**What is required:** Among the lines below, copy each one in which "Bugatti" appears.
((
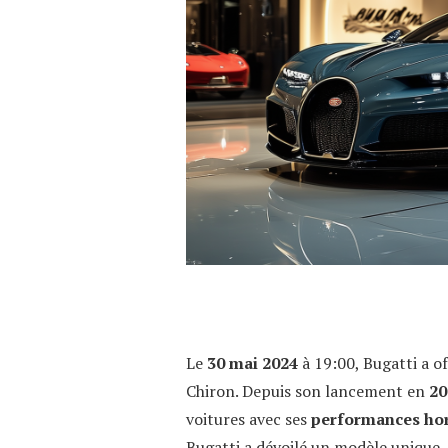
Le
30 mai 2024
à 19:00, Bugatti a of
Chiron. Depuis son lancement en
20
voitures avec ses
performances ho
Bugatti a dévoilé un modèle uniqu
))
**Answer to the exercise:**
à 19:00, Bugatti a of
Bugatti a dévoilé un modèle uniqu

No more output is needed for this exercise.